A Matter of Heart (Fate, #2)

I go to whisper another apology, but he says, “I’m glad you two were able to hang out since I’ve been gone. I hope you’re not mad I told him about the fight with your mom. I’ve been worried about you being alone.” He pauses, and I flounder once more over what to say. “I figure if I can’t be there for you, he should be.”


I close my eyes and let the guilt soak me. Because that must have killed Jonah to say to me, especially with him being on an entirely different plane and all.

“Your parents are fools for what they’ve done. I truly believe someday they’ll regret this bitterly, and it won’t be because I made them feel it. In the meantime—I know I keep saying this, but—please remember I love you more than anything, and . . . Kellan loves you, too. We’re your family and always will be.”

A flood of tears threatens to fill the entire apartment.

“Don’t go crying.” Jonah knows me too well. “Because I really was just buttering you up so you won’t be pissed off about what I’ve got to say next.”

He knows. Oh gods, he must know.

But he doesn’t. “We have to move to another area to complete the mission. I’m not sure when I’ll actually be coming home now. It’s so depressing, Chloe. But I guess I’ve done a fairly good job, because the rebels are really riled up and are marching against the Capital today. It’s just . . . awful. I . . . I hate this so much.”

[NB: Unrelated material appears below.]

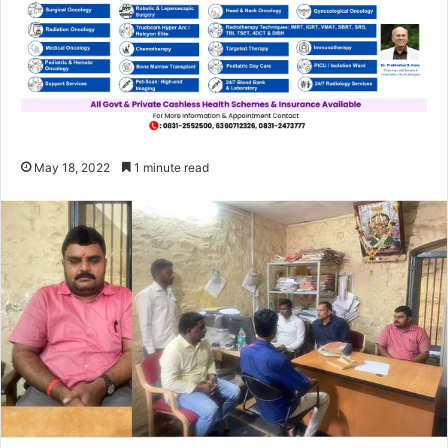
May 18, 2022
1 minute read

It breaks my heart to hear him struggle. “I’m so sorry,” I choke out. “I wish I could be there, too.”

I’m trying not to look at him while I talk to Jonah, but I can’t help but catch the look of pain on Kellan’s face at this.

“Don’t be ridiculous. You’d hate it out here. It’s pouring nonstop, just like you warned me it would.” He pauses for a moment and I literally feel like I’m about to fall to pieces from the guilt. Static hisses in the space where my confessions ought to be. “I’ve been thinking . . . since the mission’s been extended, I think you should get Kel to take you somewhere. Away from Annar and your parents. Just—go lay on a beach and relax.”

I cannot have heard what I think I just did. “What?”

“I can’t stand the thought of you being alone after everything that happened. Go pack a bag and tell Kel to take you to one of our houses. Whichever one you want.”

“You want . . . your brother to take me . . . on a trip?” I manage to get out.

Kellan leans up on his elbows, shocked.

“Don’t worry, I won’t freak out like when you two went to Hawaii. There’ll be no accusations of you two having sex or anything.” Jonah laughs, like this is, in itself, utterly ludicrous.

OH MY GODS. “I—”

“I’ll come and meet you two wherever you end up, because by that point, I’m sure I’ll need a vacation, too. And he and I haven’t gone surfing together in forever, so it’ll be win-win for everyone involved.”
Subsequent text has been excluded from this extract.